Chesterton sur Freud : sur la psychanalyse

Cet article est la traduction d’un court texte critique de Gilbert Keith Chesterton (1874-1936) sur la psychanalyse et son fondateur, Sigmund Freud.

[La version originale de cet article peut être consultée sur http://www.cse.dmu.ac.uk/~mward/gkc/books/GKC_Come_to_Think.html#c9. La traduction ci-dessous a été réalisée par mes soins.]

Sur la Psychanalyse

Je ne sais rien du docteur Freud, si ce n’est le fait qu’il est à la mode de l’appeler le père de la psychanalyse. Je ne sais rien de la psychanalyse, si ce n’est le fait qu’elle demande de faire beaucoup plus de confidences que ce pourquoi le Confessionnal a été si souvent attaqué. Il est assez probable que la psychanalyse peut faire du bien ; il est quasiment certain que les psychanalystes peuvent faire des dégâts. Mais tout cela n’a rien à voir avec le superbe portrait du docteur Sigismund Freud, rédigé par un fidèle dévot dans le cadre d’une étude admirative du prophète.

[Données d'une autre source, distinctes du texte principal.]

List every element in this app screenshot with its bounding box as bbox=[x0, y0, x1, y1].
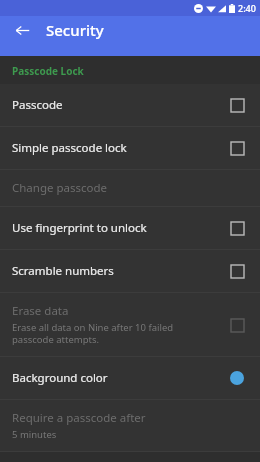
button[interactable]: Erase data bbox=[0, 293, 260, 356]
staticText: Background color bbox=[12, 370, 108, 386]
button[interactable]: Toggle bbox=[226, 137, 248, 159]
button[interactable]: Passcode bbox=[0, 84, 260, 126]
button[interactable]: Scramble numbers bbox=[0, 250, 260, 292]
button[interactable]: Change passcode bbox=[0, 170, 260, 206]
staticText: Erase all data on Nine after 10 failed p… bbox=[12, 321, 174, 346]
button[interactable]: Toggle bbox=[226, 94, 248, 116]
staticText: Simple passcode lock bbox=[12, 140, 127, 156]
staticText: Use fingerprint to unlock bbox=[12, 220, 147, 236]
staticText: Security bbox=[46, 20, 104, 40]
staticText: Change passcode bbox=[12, 180, 108, 196]
button[interactable]: Require a passcode after bbox=[0, 400, 260, 451]
button[interactable]: Toggle bbox=[226, 314, 248, 336]
button[interactable]: Simple passcode lock bbox=[0, 127, 260, 169]
button[interactable]: Toggle bbox=[226, 217, 248, 239]
staticText: Passcode Lock bbox=[12, 64, 84, 78]
button[interactable]: Toggle bbox=[226, 260, 248, 282]
button[interactable]: Use fingerprint to unlock bbox=[0, 207, 260, 249]
staticText: Passcode bbox=[12, 97, 63, 113]
staticText: 2:40 bbox=[238, 2, 256, 14]
staticText: Require a passcode after bbox=[12, 410, 146, 426]
staticText: Erase data bbox=[12, 303, 69, 319]
staticText: 5 minutes bbox=[12, 428, 57, 441]
button[interactable]: Background color bbox=[0, 357, 260, 399]
staticText: Scramble numbers bbox=[12, 263, 114, 279]
button[interactable]: Back bbox=[8, 16, 36, 44]
button[interactable]: Background color bbox=[226, 367, 248, 389]
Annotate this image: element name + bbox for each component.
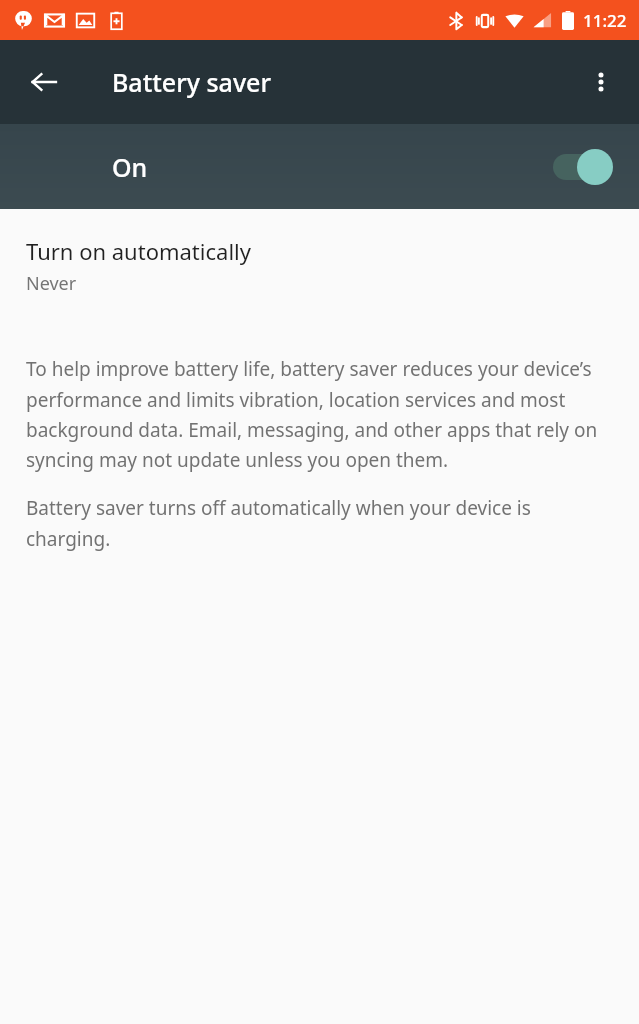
- staticText: Battery saver turns off automatically wh…: [26, 495, 613, 551]
- button[interactable]: On: [0, 124, 639, 209]
- button[interactable]: Back: [14, 52, 74, 112]
- staticText: On: [112, 150, 148, 184]
- staticText: 11:22: [583, 9, 627, 32]
- button[interactable]: More options: [573, 54, 629, 110]
- button[interactable]: Turn on automatically: [0, 210, 639, 310]
- staticText: Never: [26, 271, 77, 296]
- staticText: Battery saver: [112, 65, 271, 99]
- staticText: To help improve battery life, battery sa…: [26, 356, 613, 472]
- staticText: Turn on automatically: [26, 236, 251, 266]
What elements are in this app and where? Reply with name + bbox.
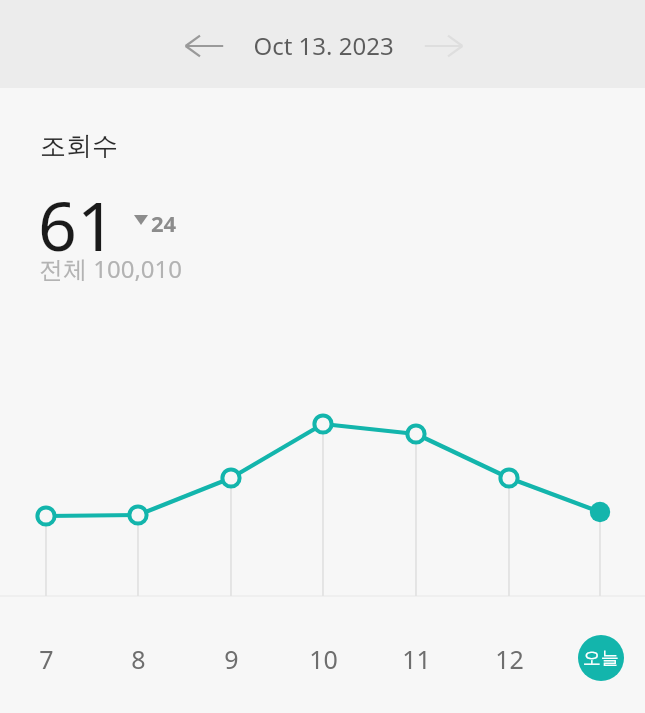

Voilà ce que ce fidèle dévot écrit : « Le grand bureau est un véritable Olympe de dieux païens, statuettes du Nil coulées en métal vert alors que les dieux vivaient encore parmi les hommes, bronzes d’Asie, masques et totems du Kameroun. » S’il était comme vous ou moi, cet homme se contenterait de dire que ses totems viennent du Cameroun. Mais un progrès scientifique majeur peut se réaliser en substituant un C par un K, alors même que la langue censée être ainsi reproduite ne comprend aucune de ces deux lettres. Mais comme nous avons affaire à de l’Érudition, nous voilà avec deux nouvelles lettres. Quoi qu’il en soit, le grand homme est assis à son grand bureau ; vous remarquerez que même le bureau doit être grand. Il est assis là, pour des raisons que lui seul connaît, entouré des reproductions de toutes les divinités auxquelles il ne croit pas ; bien que j’aurais tendance à imaginer que l’une d’entre elles manque à l’appel.

Le portrait continue : « Ces magnifiques petites figurines illustrent le travail du maître sur les mythes et les religions primitives. Il est assis parmi elles, solitaire et distant, comme elles. Cet homme parmi ses dieux est devenu l’un d’entre eux… un symbole. »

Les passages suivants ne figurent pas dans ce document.